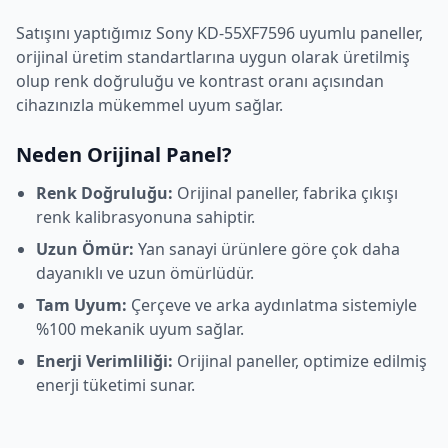
Satışını yaptığımız
Sony
KD-55XF7596
uyumlu paneller,
orijinal üretim standartlarına uygun olarak üretilmiş
olup renk doğruluğu ve kontrast oranı açısından
cihazınızla mükemmel uyum sağlar.
Neden Orijinal Panel?
Renk Doğruluğu:
Orijinal paneller, fabrika çıkışı
renk kalibrasyonuna sahiptir.
Uzun Ömür:
Yan sanayi ürünlere göre çok daha
dayanıklı ve uzun ömürlüdür.
Tam Uyum:
Çerçeve ve arka aydınlatma sistemiyle
%100 mekanik uyum sağlar.
Enerji Verimliliği:
Orijinal paneller, optimize edilmiş
enerji tüketimi sunar.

◆ **WHAT THIS TASK INVOLVES**
Reproduce the whole listing word for word, setting aside any pictures.

◆ **RESULT**
Satışını yaptığımız
Sony
KD-55XF7596
uyumlu paneller,
orijinal üretim standartlarına uygun olarak üretilmiş
olup renk doğruluğu ve kontrast oranı açısından
cihazınızla mükemmel uyum sağlar.
Neden Orijinal Panel?
Renk Doğruluğu:
Orijinal paneller, fabrika çıkışı
renk kalibrasyonuna sahiptir.
Uzun Ömür:
Yan sanayi ürünlere göre çok daha
dayanıklı ve uzun ömürlüdür.
Tam Uyum:
Çerçeve ve arka aydınlatma sistemiyle
%100 mekanik uyum sağlar.
Enerji Verimliliği:
Orijinal paneller, optimize edilmiş
enerji tüketimi sunar.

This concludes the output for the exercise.